On 5 March 2017 at 17:50, Nick Coghlan email@example.com wrote:
Late last year I started working on a change to the CPython CLI (*not* the shared library) to get it to coerce the legacy C locale to something based on UTF-8 when a suitable locale is available.
After a couple of rounds of iteration on linux-sig and python-ideas, I'm now bringing it to python-dev as a concrete proposal for Python 3.7.
For most folks, reading the Abstract plus the draft docs updates in the reference implementation will tell you everything you need to know (if the C.UTF-8, C.utf8 or UTF-8 locales are available, the CLI will automatically attempt to coerce the legacy C locale to one of those rather than persisting with the latter's default assumption of ASCII as the preferred text encoding).
I've just pushed a significant update to the PEP based on the discussions in this thread: https://github.com/python/peps/commit/2fb53e7c1bbb04e1321bca11cc0112aec69f63...
The main change at the technical level is to modify the handling of the coercion target locales such that they *always* lead to "surrogateescape" being used by default on the standard streams. That means we don't need to call "Py_SetStandardStreamEncoding" during startup, that subprocesses will behave the same way as their parent processes, and that Python in Linux containers will behave consistently regardless of whether the container locale is set to "C.UTF-8" explicitly, or is set to "C" and then coerced to "C.UTF-8" by CPython.
That change also eliminated the behaviour that was contingent on whether or not PEP 540 was accepted - PEP 540 may still want to have the coercion target locales imply full UTF-8 mode rather than just setting the stream error handler differently, but that will be a question to be considered when reviewing PEP 540 rather than needing to worry about it now.

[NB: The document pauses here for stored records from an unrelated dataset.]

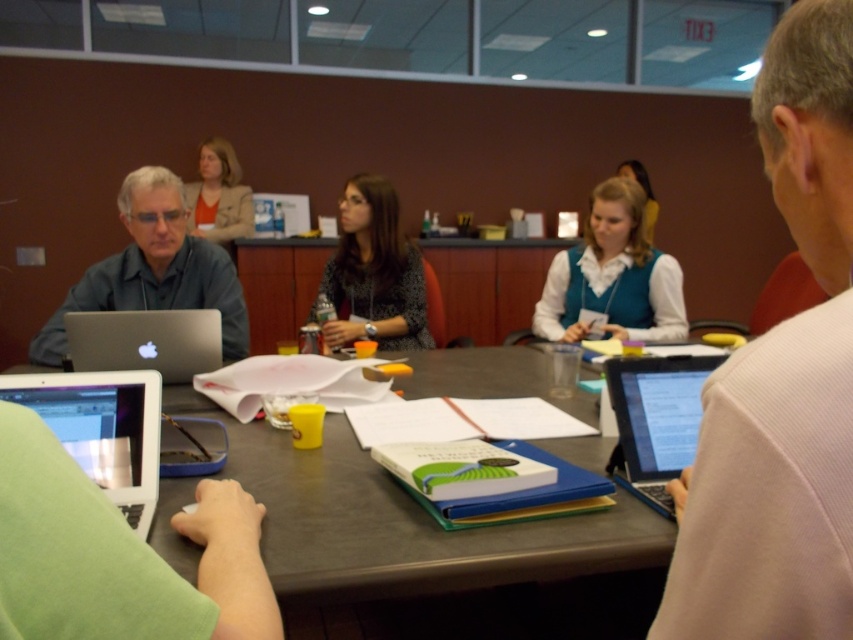 Which of these two, smooth gray table at center or matte beige blazer at upper center, stands taller?

With more height is matte beige blazer at upper center.

Is point (360, 516) closer to camera compared to point (225, 221)?

That is True.

Image resolution: width=853 pixels, height=640 pixels. Find the location of `smooth gray table at center`. smooth gray table at center is located at coordinates (431, 550).

Consider the image. Who is more forward, (131, 250) or (132, 422)?

Point (132, 422)

Is the position of matte black laptop at left less distant than that of white glossy laptop at lower left?

That is False.

Image resolution: width=853 pixels, height=640 pixels. Identify the location of matte black laptop at left. (154, 269).

Who is positioned more to the right, silver metallic laptop at right or matte beige blazer at upper center?

From the viewer's perspective, silver metallic laptop at right appears more on the right side.

Between silver metallic laptop at right and matte beige blazer at upper center, which one has less height?

With less height is silver metallic laptop at right.

What do you see at coordinates (654, 420) in the screenshot?
I see `silver metallic laptop at right` at bounding box center [654, 420].

Locate an element on the screen. This screenshot has width=853, height=640. silver metallic laptop at right is located at coordinates (654, 420).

The second technical change is that the locale coercion and warning are now enabled on Android and Mac OS X. For Android, that's a matter of getting GNU readline to behave sensibly, while for Mac OS X, it's a matter of simplifying the implementation and improving cross-platform behavioural consistency (even though we don't expect the coercion to actually have much impact there).
Beyond that, the PEP update focuses on clarifying a few other points without actually changing the proposal.